**The task:**
Reproduce the whole listing word for word. Leave every image out.

**Information supplied:**
▼

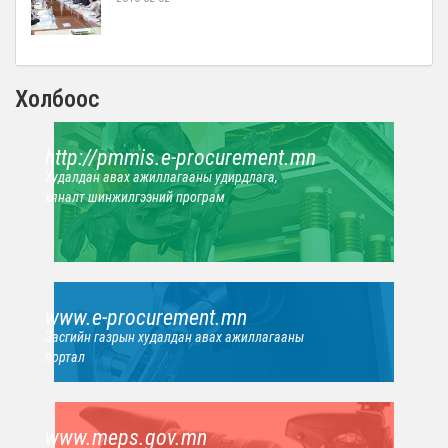
Холбоос
http://pmmis.e-procurement.mn
Худалдан авах ажиллагааны удирдлага,
хяналт шинжилгээний програм
www.e-procurement.mn
Засгийн газрын худалдан авах ажиллагааны
портал
www.meps.gov.mn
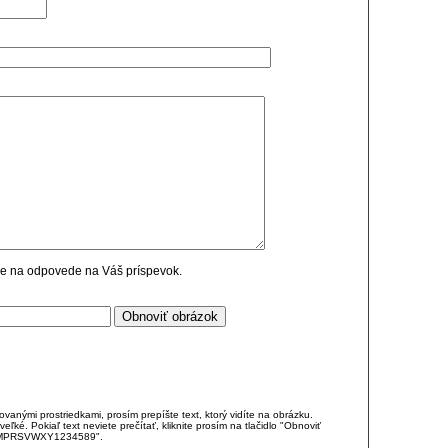
cie na odpovede na Váš príspevok.
anými prostriedkami, prosím prepíšte text, ktorý vidíte na obrázku.
é. Pokiaľ text neviete prečítať, kliknite prosím na tlačidlo "Obnoviť
DJKMPRSVWXY1234589".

▲

**Output for this task:**
Холбоос
http://pmmis.e-procurement.mn
Худалдан авах ажиллагааны удирдлага,
хяналт шинжилгээний програм
www.e-procurement.mn
Засгийн газрын худалдан авах ажиллагааны
портал
www.meps.gov.mn
cie na odpovede na Váš príspevok.
anými prostriedkami, prosím prepíšte text, ktorý vidíte na obrázku.
é. Pokiaľ text neviete prečítať, kliknite prosím na tlačidlo "Obnoviť
DJKMPRSVWXY1234589".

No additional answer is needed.